Il ne fait aucun doute que Joseph Ratzinger était un homme d’une grande érudition, d’une grande précision analytique et d’une éloquence impressionnante. Celui qui s’entretenait avec lui n’avait pas encore fini de poser sa question qu’il recevait déjà une réponse très concise, prête à être imprimée, et ce non seulement en allemand, la langue maternelle de Ratzinger, mais aussi en italien, en français, en anglais, et si nécessaire en espagnol, en portugais ou en latin. L’élégance sublime de nombre de ses textes est impressionnante ; ils tournent tous autour de ce centre de la foi chrétienne qui ne peut être décrit qu’approximativement : le mystère du Logos qui se révèle en Jésus de Nazareth, ce Verbe qui est « au commencement » (« in principio ») et dans lequel tout trouve son fondement et son soutien ultimes : Vérité et Raison, Cosmos et Histoire, Homme, Église, société. On peut qualifier Joseph Ratzinger d’« écrivain spirituel » au meilleur sens du terme (ce que l’on ne peut pas dire de tous les théologiens).

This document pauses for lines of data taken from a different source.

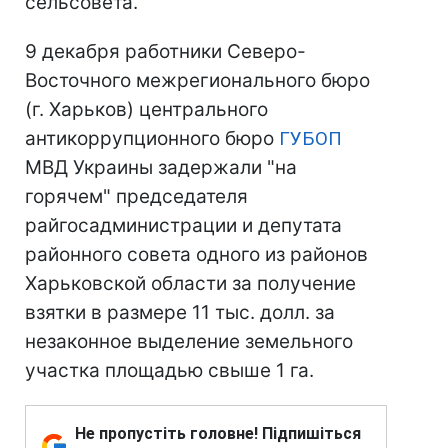
сельсовета.
9 декабря работники Северо-
Восточного межрегионального бюро
(г. Харьков) центрального
антикоррупционного бюро
ГУБОП
МВД Украины задержали "на
горячем" председателя
райгосадминистрации и депутата
районного совета одного из районов
Харьковской области за получение
взятки в размере 11 тыс. долл. за
незаконное выделение земельного
участка площадью свыше 1 га.
Не пропустіть головне! Підпишіться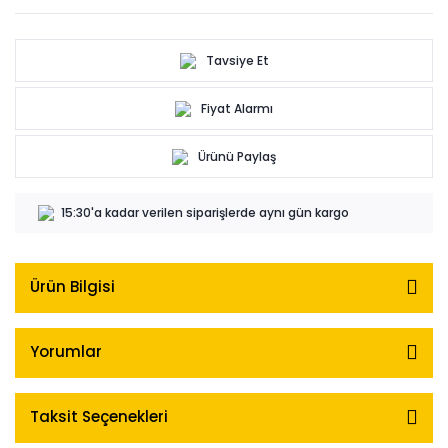
Tavsiye Et
Fiyat Alarmı
Ürünü Paylaş
15:30'a kadar verilen siparişlerde aynı gün kargo
Ürün Bilgisi
Yorumlar
Taksit Seçenekleri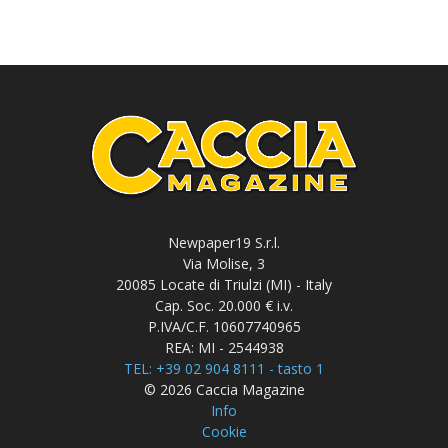
Newpaper19 S.r.l.
Via Molise, 3
20085 Locate di Triulzi (MI) - Italy
Cap. Soc. 20.000 € i.v.
P.IVA/C.F. 10607740965
REA: MI - 2544938
TEL: +39 02 904 8111 - tasto 1
© 2026 Caccia Magazine
Info
Cookie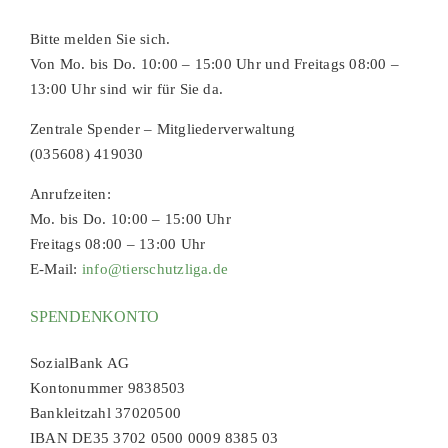
Bitte melden Sie sich.
Von Mo. bis Do. 10:00 – 15:00 Uhr und Freitags 08:00 –
13:00 Uhr sind wir für Sie da.
Zentrale Spender – Mitgliederverwaltung
(035608) 419030
Anrufzeiten:
Mo. bis Do. 10:00 – 15:00 Uhr
Freitags 08:00 – 13:00 Uhr
E-Mail:
info@tierschutzliga.de
SPENDENKONTO
SozialBank AG
Kontonummer 9838503
Bankleitzahl 37020500
IBAN DE35 3702 0500 0009 8385 03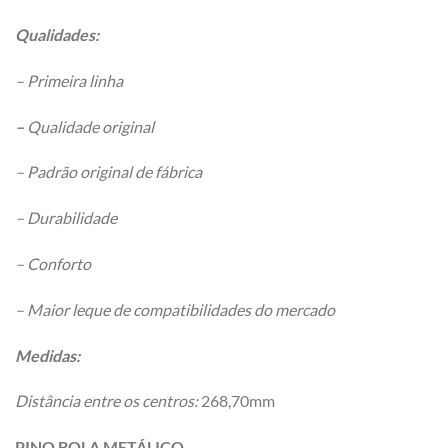
Qualidades:
– Primeira linha
–
Qualidade original
– Padrão original de fábrica
– Durabilidade
– Conforto
– Maior leque de compatibilidades do mercado
Medidas:
Distância entre os centros:
268,70mm
PINO BOLA METÁLICO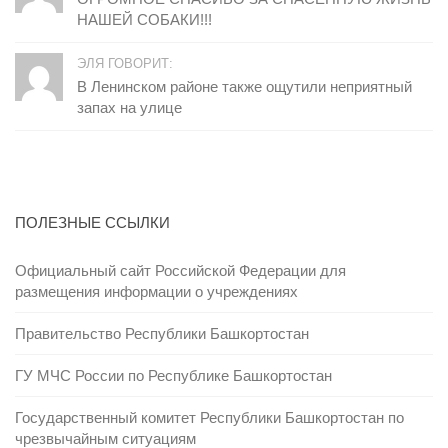
НАШЕЙ СОБАКИ!!!
ЭЛЯ ГОВОРИТ:
В Ленинском районе также ощутили неприятный
запах на улице
ПОЛЕЗНЫЕ ССЫЛКИ
Официальный сайт Российской Федерации для
размещения информации о учреждениях
Правительство Республики Башкортостан
ГУ МЧС России по Республике Башкортостан
Государственный комитет Республики Башкортостан по
чрезвычайным ситуациям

Le thème qui a occupé la vie du défunt « pape émérite » était l’harmonie entre la foi et la raison – l’une soutient l’autre, la foi éclaire la raison et la raison purifie la foi, un rapport fondateur réciproque qui doit être explicité dans la théologie et de la création et de l’incarnation : dans la réflexion sur les conditions de sa propre possibilité, la raison découvre le Logos immémorial qui s’est fait homme en Jésus de Nazareth. Pour l’ancien pape, ce qu’il avait formulé comme suit dans sa conférence de Ratisbonne en 2006 était incontournable : « Notre raison, notre sens du vrai et du bien sont un véritable miroir de Dieu ». Et donc : « Ne pas agir selon la raison est contraire à l’essence de Dieu ». En ce sens, on peut à juste titre qualifier Benoît XVI de « dernier platonicien d’Europe ». C’est là que réside sa grandeur indiscutable ; mais c’est aussi là que réside une bonne part de tragédie. Car la question se pose naturellement de savoir si ce concept pur et clair de la raison existe vraiment. Les Grecs, auxquels Benoît se référait sans cesse, ne connaissent pas seulement la raison claire et irréfutable ; ils connaissent aussi le mythe, la tragédie, la poésie et le chant, l’historiographie, la philosophie présocratique et la philosophie sceptique. Platon, le grand auteur de référence de Benoît, connaissait mieux que quiconque le caractère démoniaque et contradictoire de la raison. Et ce savoir n’est-il pas aussi l’un des points essentiels de la modernité ? Le Kant tardif ne connaît-il pas l’énigme du mal, de la pré-volonté et même de l’involontaire dans la volonté ? Les « maîtres du soupçon », notamment Nietzsche et Freud, n’ont-ils pas décrit la grammaire des pulsions, des rêves, des traumatismes, leurs dynamiques à peine saisissables ? Et la théologie ne parle-t-elle pas constamment du mystère obscur de Dieu que l’homme ne parvient guère à éclairer ?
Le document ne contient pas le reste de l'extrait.